Minimum remediation targets:
- Critical: immediate triage and remediation plan within 2 business days.
- High: remediation plan within 7 business days.
- Medium: remediation plan within 30 days.
- Low: risk-based remediation.
Exceptions require documented risk acceptance.
Logging and Monitoring
CIC must log security-relevant activity for critical systems where practical:
- Authentication events
- Administrative actions
- Permission changes
- Financial or wallet-impacting actions
- KYC-adjacent actions
- Security configuration changes
- Failed access attempts
- Critical API errors
Logs must be protected against unauthorized alteration and retained based on business, legal, and operational needs.
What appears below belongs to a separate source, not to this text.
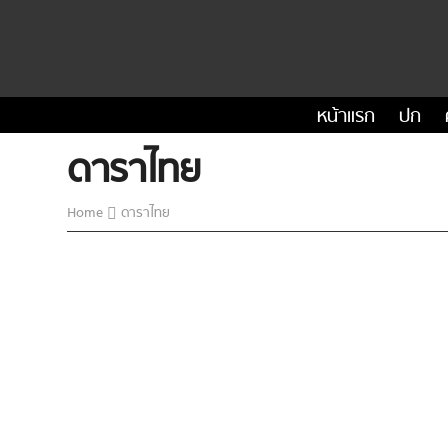
หน้าแรก
ปก
ดาราไทย
Home
ดาราไทย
Configuration and Hardening
CIC should maintain hardened configurations for critical systems:
- Disable unused accounts, ports, services, and integrations where practical.
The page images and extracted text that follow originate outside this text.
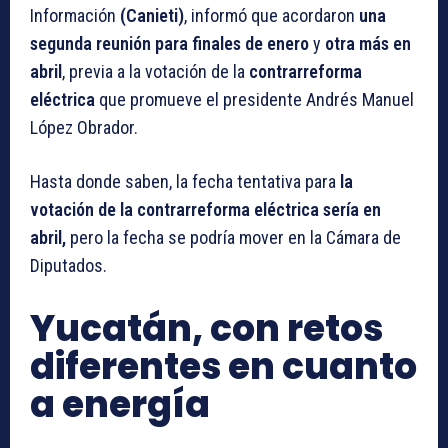
Información
(Canieti)
, informó que acordaron
una
segunda reunión para finales de enero
y
otra más en
abril
, previa a la votación de la
contrarreforma
eléctrica
que promueve el presidente Andrés Manuel
López Obrador.
Hasta donde saben, la fecha tentativa para
la
votación de la contrarreforma eléctrica sería en
abril,
pero la fecha se podría mover en la Cámara de
Diputados.
Yucatán, con retos
diferentes en cuanto
a energía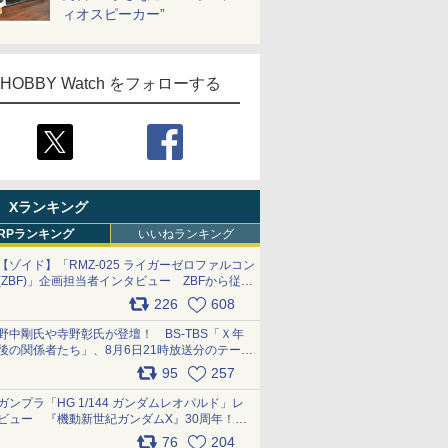
ィオスピーカー”
HOBBY Watch をフォローする
Xランキング
RPランキング
いいねランキング
【ゾイド】「RMZ-025 ライガーゼロファルコン
(ZBF)」企画担当者インタビュー ZBFから従来
デザインまで再現可能なボリューム満点のキッ
226
608
ト pic.x.com/6zOqQAQKkX
野中剛氏や寺野彰氏が登壇！ BS-TBS「Ｘ年
後の関係者たち」、8月6日21時放送分のテーマ
は「超合金」！ pic.x.com/uWyt1uyuFm
95
257
ガンプラ「HG 1/144 ガンダムレオパルド」レ
ビュー 『機動新世紀ガンダムX』30周年！イ
ンナーアームガトリングの変形機構まで再現し
76
204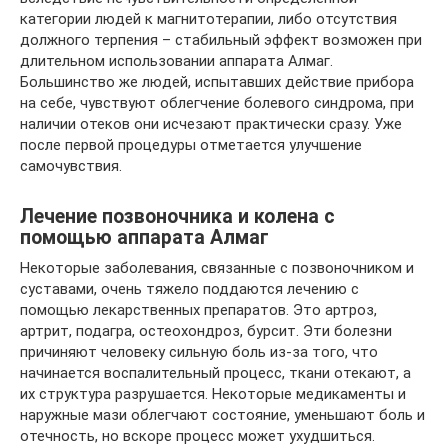
категории людей к магнитотерапии, либо отсутствия
должного терпения – стабильный эффект возможен при
длительном использовании аппарата Алмаг.
Большинство же людей, испытавших действие прибора
на себе, чувствуют облегчение болевого синдрома, при
наличии отеков они исчезают практически сразу. Уже
после первой процедуры отметается улучшение
самочувствия.
Лечение позвоночника и колена с
помощью аппарата Алмаг
Некоторые заболевания, связанные с позвоночником и
суставами, очень тяжело поддаются лечению с
помощью лекарственных препаратов. Это артроз,
артрит, подагра, остеохондроз, бурсит. Эти болезни
причиняют человеку сильную боль из-за того, что
начинается воспалительный процесс, ткани отекают, а
их структура разрушается. Некоторые медикаменты и
наружные мази облегчают состояние, уменьшают боль и
отечность, но вскоре процесс может ухудшиться.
- Require secure transport for production services.
- Restrict production administration to approved users.
- Maintain environment separation between development, staging, and production.
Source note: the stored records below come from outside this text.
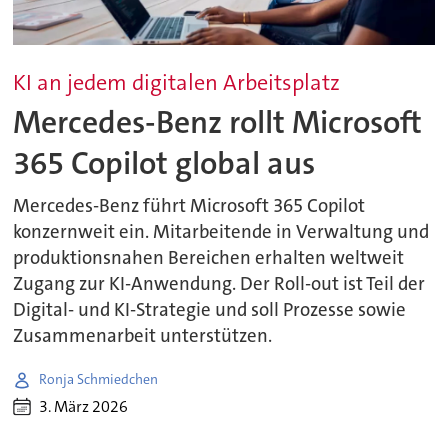
KI an jedem digitalen Arbeitsplatz
Mercedes-Benz rollt Microsoft
365 Copilot global aus
Mercedes-Benz führt Microsoft 365 Copilot
konzernweit ein. Mitarbeitende in Verwaltung und
produktionsnahen Bereichen erhalten weltweit
Zugang zur KI-Anwendung. Der Roll-out ist Teil der
Digital- und KI-Strategie und soll Prozesse sowie
Zusammenarbeit unterstützen.
Ronja Schmiedchen
3. März 2026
- Protect production secrets and environment variables.
- Review high-risk configuration changes before release.
Security Monitoring Signals
CIC should monitor or periodically review:
- Failed login spikes.
- Privileged access changes.
- Production configuration changes.
- Suspicious support access.
- Wallet, grant, pitch, or ledger anomalies.
- Unusual API errors.
- Dependency or vulnerability alerts.
- Cloud or repository security alerts.
Encryption and Key Management
CIC should use encryption in transit for production communications and encryption at rest where supported by managed services. Secrets, tokens, and private keys must be stored in approved secret stores or restricted environment configuration. Keys and secrets must be rotated after suspected exposure.
Security Exceptions
Any exception to this policy must define scope, reason, owner, compensating controls, approval, and expiration date.
Incident Response
Suspected security incidents must be escalated promptly. Incident handling must include triage, containment, investigation, remediation, communication, and post-incident review.
Vendor Security
Critical vendors must be reviewed before onboarding and at least annually. Reviews should consider data access, security posture, availability, compliance, breach history, contract terms, and exit risk.
Training and Awareness
Personnel with access to CIC systems must receive security expectations during onboarding and periodic reminders. Privileged users and support personnel require additional training on data handling and account safety.
Evidence
Required evidence:
- Approved policy
- Asset inventory
- Access review records
- Vulnerability tracker
- Incident register
- Vendor reviews
- Security risk register
- Change records
- Training or acknowledgement records
- Internal assessment results
Review
This policy must be reviewed at least annually.